What you should do → Exactly transcribe the line that holds "de QR Code." and every remaining line of the records, up to and including the final one, with nothing else.

Source data →
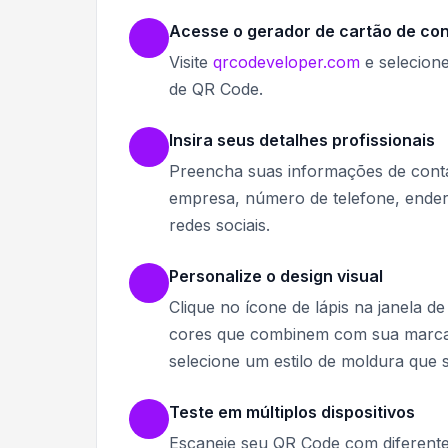
Acesse o gerador de cartão de co
Visite
qrcodeveloper.com
e selecion
de QR Code.
Insira seus detalhes profissionais
Preencha suas informações de cont
empresa, número de telefone, endere
redes sociais.
Personalize o design visual
Clique no ícone de lápis na janela d
cores que combinem com sua marca ou
selecione um estilo de moldura que 
Teste em múltiplos dispositivos
Escaneie seu QR Code com diferente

Solved exercise →
de QR Code.
Insira seus detalhes profissionais
Preencha suas informações de cont
empresa, número de telefone, endere
redes sociais.
Personalize o design visual
Clique no ícone de lápis na janela d
cores que combinem com sua marca ou
selecione um estilo de moldura que 
Teste em múltiplos dispositivos
Escaneie seu QR Code com diferente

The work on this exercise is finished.